Considerando os estudos propostos pela Famato, esse valor cairia para US$ 36,00 (trinta e seis dólares) no caso de transporte hidroviário para os grãos, o que resulta em uma economia de US$ 84,00 (oitenta e quatro dólares) por tonelada exportada. Uma verdadeira poupança ou fonte de investimento desperdiçada.

Dados da Embrapa (2016) indicam que Mato Grosso liderou a produção nacional de soja, com uma área de 9.140 milhões de hectares destinados ao cultivo do grão, no ano correspondente, com uma produção equivalente a cerca de 26 milhões de toneladas, compondo a produção total brasileira com fatia de 1/4.

Levando em conta as dimensões continentais do Brasil e sua incomparável base de recursos naturais e sabendo que o setor do agronegócio figura como destaque principal na promoção do processo de estabilização econômica brasileira, é preciso perguntar: a quem serve que os grãos continuem sendo transportados do modo mais lento e caro?

A questão logística é fundamento basilar para o sustento do setor do agronegócio no Brasil e precisa ser pensada para além da superficialidade. Não basta melhorar as estradas ou remendar o asfalto continuamente, até a próxima temporada de chuvas.

As medidas paliativas não têm sido e jamais serão suficientes e justas. É preciso planejar, executar e controlar modos de armazenar e garantir um fluxo adequado aos produtos nacionais, pensando em uma estratégia de aumento de ganhos propriamente, e ainda, em uma maneira de tornar Mato Grosso mais competitivo no mercado internacional.

Muito do que se produz é perdido durante o transporte. Jaime Binsfeld, presidente da Fiagril, trading de grãos sediada em Lucas do Rio Verde – MT, esclareceu sobre a diferença que ecoa negativamente nas contas da soja: “É 0,25% sobre o peso embarcado, em relação ao peso de destino.”

O modal de transporte rodoviário encontra desvantagem em relação ao ferroviário, por exemplo, no que se refere à capacidade de transporte e algumas limitações quanto à quantidade de carga e restrições quanto à segurança. Outro fator preponderante para a escolha do modal ferroviário em detrimento do rodoviário é a economia de combustível, a diferença denota valores quatro vezes menores daquele para este. É evidente que as ferrovias, por si, não abarcariam toda e qualquer carga, todavia, facilitariam expressivamente o transporte de diversos produtos, notadamente, muitos do agronegócio.

O modal hidroviário também é uma alternativa vantajosa, além de agregar ganhos em relação ao meio ambiente, possui um custo razoavelmente fixo, ademais de beneficiar quanto à possiblidade do transporte de cargas significativamente pesadas. O Brasil e Mato Grosso possuem uma vasta extensão de vias navegáveis pouco exploradas, reverberando em importantes perdas econômicas.
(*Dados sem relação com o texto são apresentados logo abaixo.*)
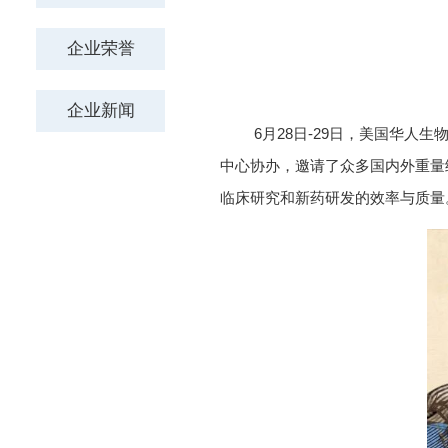
6月28日-29日，美国华人生物
中心协办，邀请了众多国内外重量
临床研究和新药研发的效率与质量。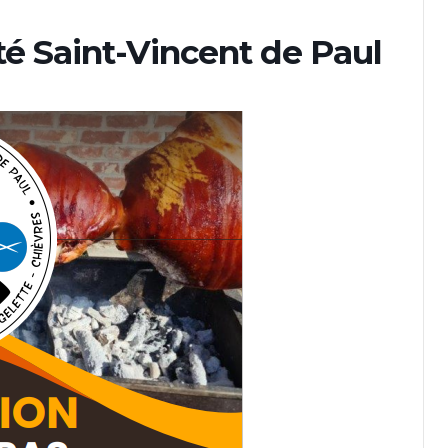
été Saint-Vincent de Paul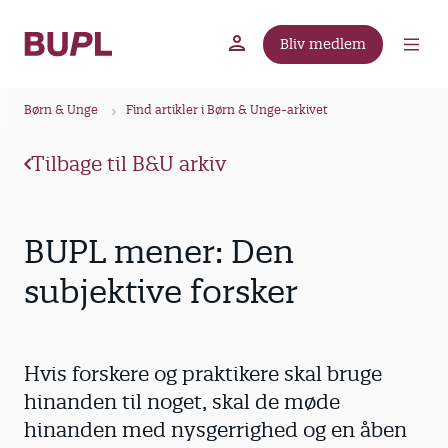
G
å
Bliv medlem
t
BUPL.dk
A-kassen
Lokal fagforening
i
B
l
Børn & Unge
Find artikler i Børn & Unge-arkivet
r
h
ø
o
Tilbage til B&U arkiv
v
d
e
k
d
r
BUPL mener: Den
i
u
n
subjektive forsker
m
d
m
h
o
e
Hvis forskere og praktikere skal bruge
l
d
hinanden til noget, skal de møde
hinanden med nysgerrighed og en åben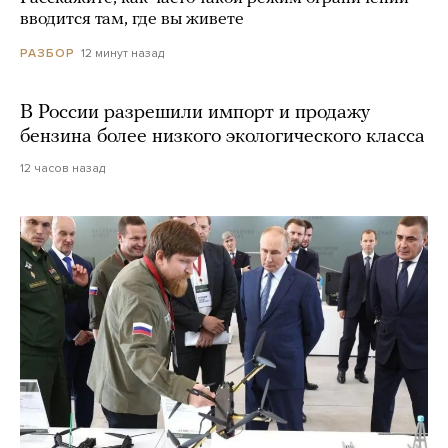
вводится там, где вы живете
12 минут назад
РАЗБОР
В России разрешили импорт и продажу
бензина более низкого экологического класса
12 часов назад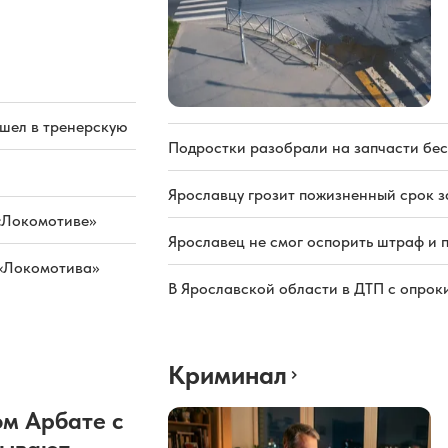
ашел в тренерскую
Подростки разобрали на запчасти бе
Ярославцу грозит пожизненный срок з
«Локомотиве»
Ярославец не смог оспорить штраф и 
 «Локомотива»
В Ярославской области в ДТП с опрок
Криминал
м Арбате с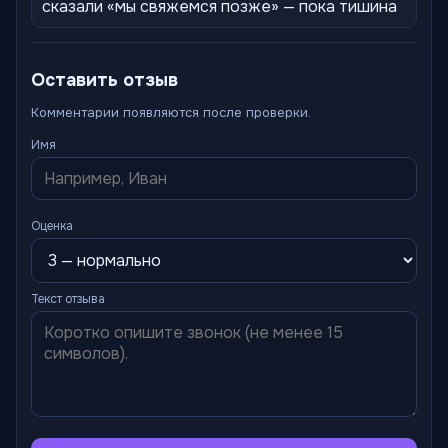
сказали «мы свяжемся позже» — пока тишина
Оставить отзыв
Комментарии появляются после проверки.
Имя
Оценка
Текст отзыва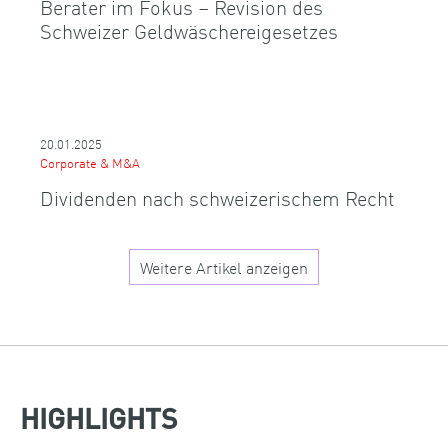
Berater im Fokus – Revision des
Schweizer Geldwäschereigesetzes
20.01.2025
Corporate & M&A
Dividenden nach schweizerischem Recht
Weitere Artikel anzeigen
HIGHLIGHTS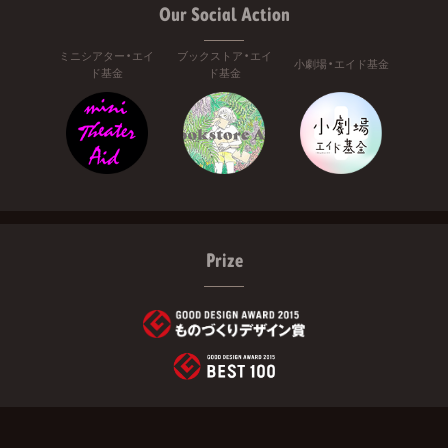
Our Social Action
ミニシアター・エイ
ブックストア・エイ
小劇場・エイド基金
ド基金
ド基金
Prize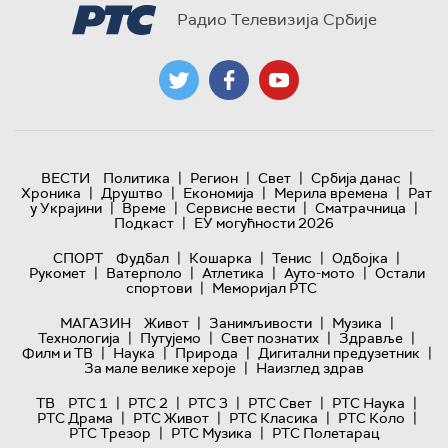
Радио Телевизија Србије
|
|
|
|
ВЕСТИ
Политика
Регион
Свет
Србија данас
|
|
|
|
Хроника
Друштво
Економија
Мерила времена
Рат
|
|
|
|
у Украјини
Време
Сервисне вести
Сматрачница
|
Подкаст
ЕУ могућности 2026
|
|
|
|
СПОРТ
Фудбал
Кошарка
Тенис
Одбојка
|
|
|
|
Рукомет
Ватерполо
Атлетика
Ауто-мото
Остали
|
спортови
Меморијал РТС
|
|
|
МАГАЗИН
Живот
Занимљивости
Музика
|
|
|
|
Технологијa
Путујемо
Свет познатих
Здравље
|
|
|
|
Филм и ТВ
Наука
Природа
Дигитални предузетник
|
За мале велике хероје
Наизглед здрав
|
|
|
|
|
ТВ
РТС 1
РТС 2
РТС 3
РТС Свет
РТС Наука
|
|
|
|
РТС Драма
РТС Живот
РТС Класика
РТС Коло
|
|
РТС Трезор
РТС Музика
РТС Полетарац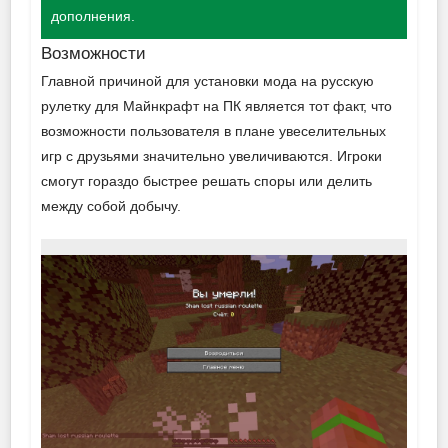
дополнения.
Возможности
Главной причиной для установки мода на русскую
рулетку для Майнкрафт на ПК является тот факт, что
возможности пользователя в плане увеселительных
игр с друзьями значительно увеличиваются. Игроки
смогут гораздо быстрее решать споры или делить
между собой добычу.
Em 2015, caminhoneiros fizeram greve no Brasil, entre fevereiro e março. Mas, as evidencias demonstram que a oportunidade de aprender a lição e mudar o rumo da história não foi bem aproveitada!

O fornecimento e distribuição de combustível no Brasil, como se notoriamente se releva, mais uma vez, na paralisação que ora ocorre, é essencial para a continuidade de incontáveis atividades, mas, o estado continua com holofotes nos motivos intermediários e não chega a soluções que realmente atendam as demandas mais importantes do produtor brasileiro.

Entre as muitas idas e vindas dos grãos pelo país, o que já pode ter um destino final é o descaso dos poderes públicos com o produtor, agente gerador, pilar fecundante e propulsor de crescimento brasileiro.

Outro interessante ponto que merece encerramento de percurso é a completude de obras que não saíram do estágio de projeto e que receberam milhões de investimento de programas de Estado, a exemplo da Ferrovia Norte-Sul, Hidrovia Paraguai – Paraná, que seriam de grande relevância no cenário atual; e que, como muitas outras obras públicas, arrastam-se inacabadas por prazos absurdos!

Seguimos aguardando o desfecho da greve e as medidas modificadoras, que deverão (ou deveriam) partir do Estado a fim de que se altere positivamente essa realidade da qual se é, indefinidamente, refém de tantos modos.

É urgente repensar e atuar sobre o custo do combustível; e de outro norte, é necessário suprir a ausência de investimento em um modal de transporte alternativo ao rodoviário, seja hidroviário ou ferroviário. O que não se pode mais é ficar parado! É preciso ir e vir.